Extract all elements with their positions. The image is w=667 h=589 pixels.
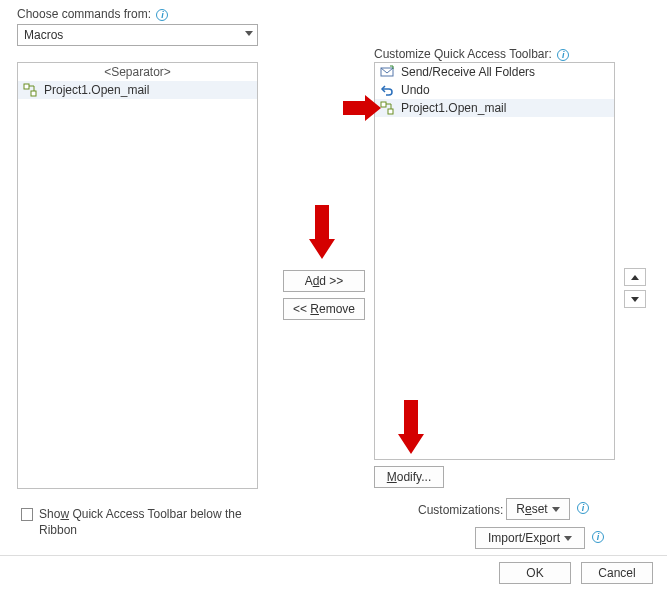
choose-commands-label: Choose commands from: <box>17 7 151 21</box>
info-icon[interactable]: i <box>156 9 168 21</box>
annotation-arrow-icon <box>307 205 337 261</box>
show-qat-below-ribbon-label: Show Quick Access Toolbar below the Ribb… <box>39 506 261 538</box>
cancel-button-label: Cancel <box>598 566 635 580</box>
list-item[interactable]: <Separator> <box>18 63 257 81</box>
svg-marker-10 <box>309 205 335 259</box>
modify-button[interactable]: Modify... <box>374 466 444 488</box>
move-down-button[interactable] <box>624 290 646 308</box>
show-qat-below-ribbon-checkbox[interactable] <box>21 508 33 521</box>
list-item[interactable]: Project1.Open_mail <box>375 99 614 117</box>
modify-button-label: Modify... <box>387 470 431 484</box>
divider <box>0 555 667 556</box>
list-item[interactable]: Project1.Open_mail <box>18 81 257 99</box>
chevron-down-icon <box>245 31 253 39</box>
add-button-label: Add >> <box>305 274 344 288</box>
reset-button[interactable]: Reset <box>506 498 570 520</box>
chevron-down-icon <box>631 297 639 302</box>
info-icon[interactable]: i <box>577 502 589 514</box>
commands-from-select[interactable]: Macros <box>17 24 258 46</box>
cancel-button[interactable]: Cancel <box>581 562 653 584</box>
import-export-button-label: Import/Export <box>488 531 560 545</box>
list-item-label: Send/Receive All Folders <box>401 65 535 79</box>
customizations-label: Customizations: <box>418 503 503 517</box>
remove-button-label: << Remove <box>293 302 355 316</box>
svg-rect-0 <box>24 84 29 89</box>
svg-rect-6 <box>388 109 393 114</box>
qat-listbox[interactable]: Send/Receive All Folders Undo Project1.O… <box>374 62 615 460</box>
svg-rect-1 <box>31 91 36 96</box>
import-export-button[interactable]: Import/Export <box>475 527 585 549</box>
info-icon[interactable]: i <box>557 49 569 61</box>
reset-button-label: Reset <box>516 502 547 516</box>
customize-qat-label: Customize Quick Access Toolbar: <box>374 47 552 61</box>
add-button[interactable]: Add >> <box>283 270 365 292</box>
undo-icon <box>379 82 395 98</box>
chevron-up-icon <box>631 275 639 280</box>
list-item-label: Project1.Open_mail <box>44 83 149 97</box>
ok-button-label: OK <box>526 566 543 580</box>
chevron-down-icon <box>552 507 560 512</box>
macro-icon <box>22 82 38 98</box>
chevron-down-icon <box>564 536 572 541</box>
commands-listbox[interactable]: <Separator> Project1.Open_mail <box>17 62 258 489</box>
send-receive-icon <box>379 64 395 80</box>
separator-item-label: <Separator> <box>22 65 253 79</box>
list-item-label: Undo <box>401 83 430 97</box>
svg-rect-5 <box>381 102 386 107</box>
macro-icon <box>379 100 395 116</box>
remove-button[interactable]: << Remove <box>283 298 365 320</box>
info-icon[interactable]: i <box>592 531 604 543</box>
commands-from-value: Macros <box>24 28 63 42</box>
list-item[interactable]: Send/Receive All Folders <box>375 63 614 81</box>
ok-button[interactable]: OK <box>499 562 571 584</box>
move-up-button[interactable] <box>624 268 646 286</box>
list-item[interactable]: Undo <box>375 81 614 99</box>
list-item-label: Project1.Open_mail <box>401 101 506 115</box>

> **Task brief**
If an entry contains a picture, leave it out and repeat the rest exactly.

> **Task result**
Extract all elements with their positions. The image is w=667 h=589 pixels.
choose-commands-label: Choose commands from: <box>17 7 151 21</box>
info-icon[interactable]: i <box>156 9 168 21</box>
annotation-arrow-icon <box>307 205 337 261</box>
show-qat-below-ribbon-label: Show Quick Access Toolbar below the Ribb… <box>39 506 261 538</box>
cancel-button-label: Cancel <box>598 566 635 580</box>
list-item[interactable]: <Separator> <box>18 63 257 81</box>
svg-marker-10 <box>309 205 335 259</box>
modify-button[interactable]: Modify... <box>374 466 444 488</box>
move-down-button[interactable] <box>624 290 646 308</box>
show-qat-below-ribbon-checkbox[interactable] <box>21 508 33 521</box>
list-item[interactable]: Project1.Open_mail <box>375 99 614 117</box>
modify-button-label: Modify... <box>387 470 431 484</box>
divider <box>0 555 667 556</box>
list-item[interactable]: Project1.Open_mail <box>18 81 257 99</box>
chevron-down-icon <box>245 31 253 39</box>
add-button-label: Add >> <box>305 274 344 288</box>
reset-button[interactable]: Reset <box>506 498 570 520</box>
chevron-down-icon <box>631 297 639 302</box>
info-icon[interactable]: i <box>577 502 589 514</box>
commands-from-select[interactable]: Macros <box>17 24 258 46</box>
cancel-button[interactable]: Cancel <box>581 562 653 584</box>
import-export-button-label: Import/Export <box>488 531 560 545</box>
list-item-label: Send/Receive All Folders <box>401 65 535 79</box>
customizations-label: Customizations: <box>418 503 503 517</box>
remove-button-label: << Remove <box>293 302 355 316</box>
svg-rect-0 <box>24 84 29 89</box>
svg-rect-6 <box>388 109 393 114</box>
qat-listbox[interactable]: Send/Receive All Folders Undo Project1.O… <box>374 62 615 460</box>
svg-rect-1 <box>31 91 36 96</box>
import-export-button[interactable]: Import/Export <box>475 527 585 549</box>
info-icon[interactable]: i <box>557 49 569 61</box>
reset-button-label: Reset <box>516 502 547 516</box>
customize-qat-label: Customize Quick Access Toolbar: <box>374 47 552 61</box>
add-button[interactable]: Add >> <box>283 270 365 292</box>
undo-icon <box>379 82 395 98</box>
chevron-up-icon <box>631 275 639 280</box>
list-item-label: Project1.Open_mail <box>44 83 149 97</box>
ok-button-label: OK <box>526 566 543 580</box>
chevron-down-icon <box>552 507 560 512</box>
macro-icon <box>22 82 38 98</box>
chevron-down-icon <box>564 536 572 541</box>
commands-listbox[interactable]: <Separator> Project1.Open_mail <box>17 62 258 489</box>
send-receive-icon <box>379 64 395 80</box>
separator-item-label: <Separator> <box>22 65 253 79</box>
list-item-label: Undo <box>401 83 430 97</box>
svg-rect-5 <box>381 102 386 107</box>
macro-icon <box>379 100 395 116</box>
remove-button[interactable]: << Remove <box>283 298 365 320</box>
info-icon[interactable]: i <box>592 531 604 543</box>
commands-from-value: Macros <box>24 28 63 42</box>
list-item[interactable]: Send/Receive All Folders <box>375 63 614 81</box>
ok-button[interactable]: OK <box>499 562 571 584</box>
move-up-button[interactable] <box>624 268 646 286</box>
list-item[interactable]: Undo <box>375 81 614 99</box>
list-item-label: Project1.Open_mail <box>401 101 506 115</box>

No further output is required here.